A tool to empirically study the relationship between education and wages is through Mincer equations. The following equation is the most basic specification of an income equation.
ln 𝑤 = 𝛽0 + 𝛽1𝑒𝑑𝑢 + 𝛽2𝑒𝑥𝑝 + 𝛽3𝑒𝑥𝑝2 + 𝛽4 woman + 𝜇 (1)
where: W is the income from the main occupation per hour, edu is the levels of education (a factor with six categories), exp is the years of experience, exp^2 is the squared years of experience, woman is a dichotomous variable indicating 1 if it is a woman and 0 otherwise, and 𝜇 is an error term.
The aim of this report is to estimate and interpret income equations using information from the Permanent Household Survey (EPH).
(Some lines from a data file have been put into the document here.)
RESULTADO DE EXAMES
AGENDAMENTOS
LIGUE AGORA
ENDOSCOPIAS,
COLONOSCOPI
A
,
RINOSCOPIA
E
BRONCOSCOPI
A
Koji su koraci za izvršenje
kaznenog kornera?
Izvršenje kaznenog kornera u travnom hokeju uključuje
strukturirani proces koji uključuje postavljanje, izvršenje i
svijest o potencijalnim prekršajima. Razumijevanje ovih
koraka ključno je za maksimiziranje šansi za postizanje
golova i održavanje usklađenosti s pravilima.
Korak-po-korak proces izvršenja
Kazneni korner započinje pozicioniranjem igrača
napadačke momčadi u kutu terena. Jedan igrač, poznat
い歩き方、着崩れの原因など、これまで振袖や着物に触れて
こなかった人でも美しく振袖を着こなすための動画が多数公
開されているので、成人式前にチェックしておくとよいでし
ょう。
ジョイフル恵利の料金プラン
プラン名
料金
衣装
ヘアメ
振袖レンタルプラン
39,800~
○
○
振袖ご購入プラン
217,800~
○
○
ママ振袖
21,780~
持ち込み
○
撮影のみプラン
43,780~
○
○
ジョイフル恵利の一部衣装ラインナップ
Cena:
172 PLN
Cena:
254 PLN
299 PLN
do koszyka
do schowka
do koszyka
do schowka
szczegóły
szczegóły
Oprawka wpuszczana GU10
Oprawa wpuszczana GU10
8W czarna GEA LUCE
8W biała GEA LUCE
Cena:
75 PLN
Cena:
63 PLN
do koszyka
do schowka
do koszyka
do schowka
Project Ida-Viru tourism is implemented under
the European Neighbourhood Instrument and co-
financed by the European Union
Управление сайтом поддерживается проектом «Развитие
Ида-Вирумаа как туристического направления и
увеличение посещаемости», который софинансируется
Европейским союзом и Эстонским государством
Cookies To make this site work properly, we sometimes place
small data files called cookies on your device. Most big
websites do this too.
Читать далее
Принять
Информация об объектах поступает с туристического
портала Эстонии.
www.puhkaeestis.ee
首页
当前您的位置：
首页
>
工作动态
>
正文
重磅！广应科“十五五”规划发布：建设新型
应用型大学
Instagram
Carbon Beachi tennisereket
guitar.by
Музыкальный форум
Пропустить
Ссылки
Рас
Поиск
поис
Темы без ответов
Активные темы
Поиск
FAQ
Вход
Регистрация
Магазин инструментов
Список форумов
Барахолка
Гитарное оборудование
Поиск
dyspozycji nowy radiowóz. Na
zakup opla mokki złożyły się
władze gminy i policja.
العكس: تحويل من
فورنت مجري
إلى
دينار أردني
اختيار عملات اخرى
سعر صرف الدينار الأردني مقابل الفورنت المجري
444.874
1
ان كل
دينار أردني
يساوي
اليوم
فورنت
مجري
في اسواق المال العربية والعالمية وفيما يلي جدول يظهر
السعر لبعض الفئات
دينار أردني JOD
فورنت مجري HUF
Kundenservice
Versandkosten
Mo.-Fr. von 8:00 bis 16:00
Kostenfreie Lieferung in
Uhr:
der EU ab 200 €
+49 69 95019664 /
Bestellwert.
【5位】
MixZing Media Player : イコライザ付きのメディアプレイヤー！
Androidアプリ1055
The EPH is a national program in Argentina for the systematic and continuous production of social indicators carried out by the National Institute of Statistics and Census (INDEC) with the provincial statistical offices (DPE). It aims to survey the sociodemographic and socioeconomic characteristics of the population.
The database eph22.txt contains information extracted from the EPH for the fourth quarter of 2022 for the subsample of individuals aged between 18 and 65 years. It includes the following variables:
EPH does not include years of work experience, so potential years of experience in the labor market can be used as a proxy.
We will work with the EPH database from the fourth quarter of 2022, importing and filtering it in the following way:
base <- read.csv("eph22.txt", sep=";")
base <- base %>%
mutate(CH14 = ifelse(is.na(CH14) | CH14==99, 0, CH14)) %>%
na.omit(PP3E_TOT) %>%
filter(AGLOMERADO == 09,
P21 > 0,
PP3E_TOT > 0,
CH12<9,
CH13<3,
CH14!=98) %>%
rename(edu = NIVEL_ED)
To calculate potential experience, we first need to calculate the years a person studied.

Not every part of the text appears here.